Sur la page de titre de la brochure, à Paris, chez Desenne, 1797 :

Trasime et Timagène, tragédie, Par M. Dubuisson. Représentée pour la première fois en 1783.

Mercure universel, tome IX, n° 261, du jeudi 17 novembre 1791, p. 270-271 :

[A part l’exposition, jugée confuse (« celni qui veut se rendre compte ainsi qu'aux autres, des beautés ou des défauts d'un ouvrage » et que ce travail fatigue beaucoup, c’est peut-être bien le critique avouant sa perplexité) et le meurtre de Memnon, « dont les motifs secrets et la haine cachée sont peut-être aussi développés trop tard », la pièce est jugée très réussie : « pensées puisées dans la nature », « vers très-énergiques », magnifique interprétation de M. Baptiste, tout cela a concouru au succès de la pièce.]

THEATRE DU MARAIS.

La première représentation de Trasime et Timagène a obtenu hier du succès. C’est un sujet d’invention. La scène se passe à Samos.

Timagène est fils de Sostrate, le roi légitime ; Trasime, le neveu de l'usurpateur qui a détrôné Sostrate. Timagène passe pour mort : ici l'action commence ; Trasime regrette un ami chéri. Ericie , nièce du roi des Lydiens, vient aux rives de Samos pour pleurer sur la tombe de Timagène, son amant ; elle veut emporter ses cendres ; mais Trasime s'y oppose. L'amitié dispute à l'amour ces restes précieux. (Cette scène est belle et neuve au théâtre.) Cependant Timagène revient à Samos, le bruit de sa mort est sa sûreté. Il veut enlever Ericie ou mourir sous le fer du tyran. Trasime éprouve à la fois les inquiétudes de l'amitié et les tourmens de l'amour ; il tremble pour les jours de Timagène, il brûle pour Ericie. On apprend que le tyran forme des soupçons sur le vaisseau qui a conduit Timagène. Trasime pour le soustraire aux regards, le conduit dans son palais avec son amante. Memnon, envoyé d'Hircan, afin de décourir le secret de Trasime, lui persuade que Timagéne s'est baigné dans le sang de son père. Trasime égaré par la fureur, trahit le secret de son ami. Memnon prévient le tyran. Timagène est plongé dans un cachot. Trasime vole à l’échaffaud à la place de son ami ; il est reconnu, le neveu du tyran va périr : ce dernier frémit, pardonne et accorde la grace de Timagène, qui recouvre avec la vie son ami et son épouse.
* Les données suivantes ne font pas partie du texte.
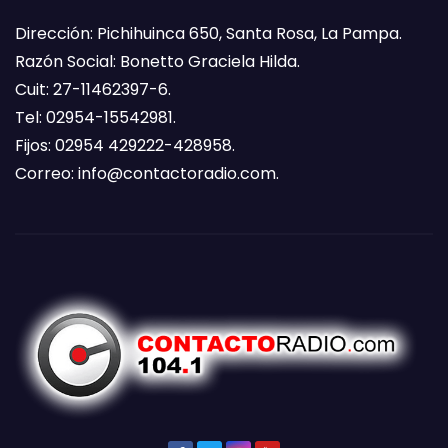
Dirección: Pichihuinca 650, Santa Rosa, La Pampa.
Razón Social: Bonetto Graciela Hilda.
Cuit: 27-11462397-6.
Tel: 02954-15542981.
Fijos: 02954 429222-428958.
Correo:
info@contactoradio.com
.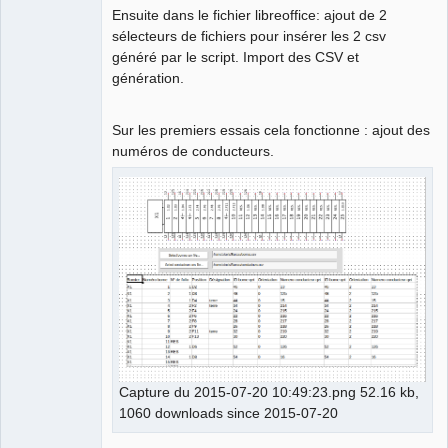
Ensuite dans le fichier libreoffice: ajout de 2
sélecteurs de fichiers pour insérer les 2 csv
généré par le script. Import des CSV et
génération.
Sur les premiers essais cela fonctionne : ajout des
numéros de conducteurs.
Capture du 2015-07-20 10:49:23.png 52.16 kb,
1060 downloads since 2015-07-20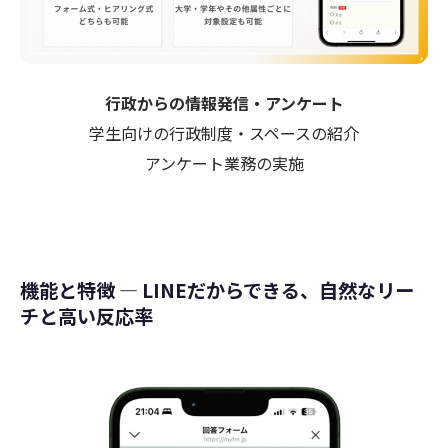
行政からの情報発信・アンケート
学生向けの行政制度・スペースの紹介
アンケート業務の実施
機能と特徴 ― LINEだからできる、自然なリー
チと高い反応率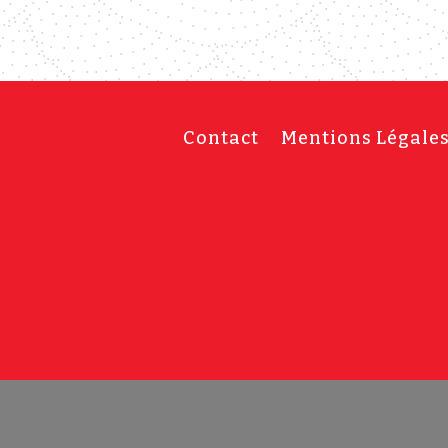
Contact
Mentions Légale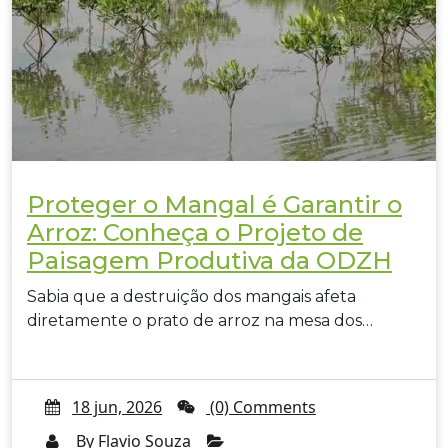
Proteger o Mangal é Garantir o
Arroz: Conheça o Projeto de
Paisagem Produtiva da ODZH
Sabia que a destruição dos mangais afeta
diretamente o prato de arroz na mesa dos…
18 jun, 2026
(0) Comments
By
Flavio Souza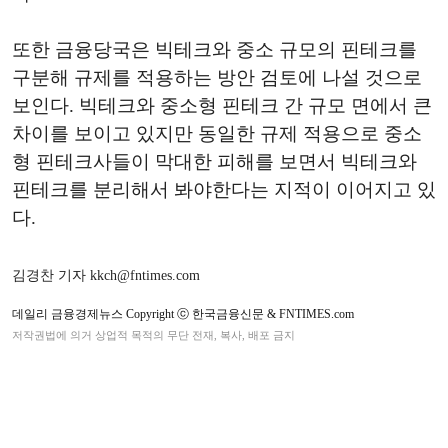
또한 금융당국은 빅테크와 중소 규모의 핀테크를
구분해 규제를 적용하는 방안 검토에 나설 것으로
보인다. 빅테크와 중소형 핀테크 간 규모 면에서 큰
차이를 보이고 있지만 동일한 규제 적용으로 중소
형 핀테크사들이 막대한 피해를 보면서 빅테크와
핀테크를 분리해서 봐야한다는 지적이 이어지고 있
다.
김경찬 기자 kkch@fntimes.com
데일리 금융경제뉴스 Copyright ⓒ 한국금융신문 & FNTIMES.com
저작권법에 의거 상업적 목적의 무단 전재, 복사, 배포 금지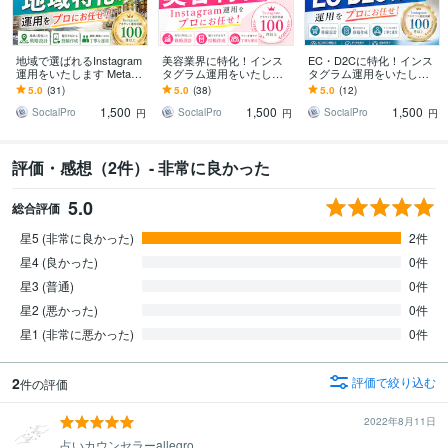
地域で選ばれるInstagram
美容業界に特化！インス
EC・D2Cに特化！インス
運用をいたします Meta広
タグラム運用をいたしま
タグラム運用をいたしま
告運用も！Facebook・Th
す Meta広告運用も！Face
す Meta広告運用も！Face
5.0
(31)
5.0
(38)
5.0
(12)
readsも連携！
book・Threadsも連携！
book・Threadsも連携！
1,500
1,500
1,500
SocialPro
SocialPro
SocialPro
円
円
円
評価・感想（2件）- 非常に良かった
5.0
総合評価
星5 (非常に良かった)
2件
星4 (良かった)
0件
星3 (普通)
0件
星2 (悪かった)
0件
星1 (非常に悪かった)
0件
2
評価で絞り込む
件の評価
2022年8月11日
占いカウンセラーallegro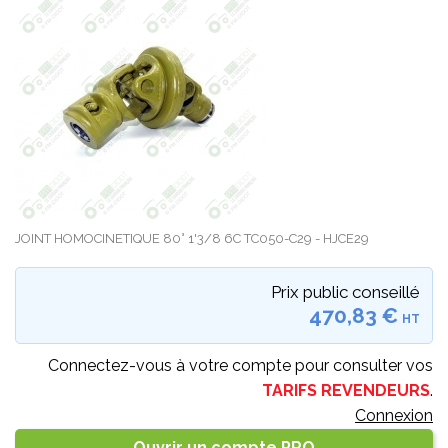
JOINT HOMOCINETIQUE 80° 1'3/8 6C TC050-C29 - HJCE29
Prix public conseillé
470,83 €
HT
Connectez-vous à votre compte pour consulter vos
TARIFS REVENDEURS
.
Connexion
Ouvrir un compte PRO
Cette tragédie offre des intentions dramatiques, des vers bien frappés, des scènes pathétiques ; peut-être l’exposition n’est-elle pas également claire pour tous les spectateurs, et fatigue-t-elle d'attention celni qui veut se rendre compte ainsi qu'aux autres, des beautés ou des défauts d'un ouvrage.

L'on a vivement applaudi des pensées puisées dans la nature et exprimées en vers très- énergiques. Nous desirerions que l'auteur sauvât au spectateur le meurtre de Memnon, dont les motifs secrets et la haine cachée sont peut-être aussi développés trop tard. Nous soumettons ces observations à l'auteur, M. Dubuisson, que l'on a demandé. M. Baptiste est venu le nommer ; cet acteur a saisi avec beaucoup d'habileté toutes les nuances du rôle difficile de Trasime : il raisonne profondément, et lorsqu'il faut déployer de l'ame, son foyer est brûlant. Les autres acteurs méritent d'être encouragés.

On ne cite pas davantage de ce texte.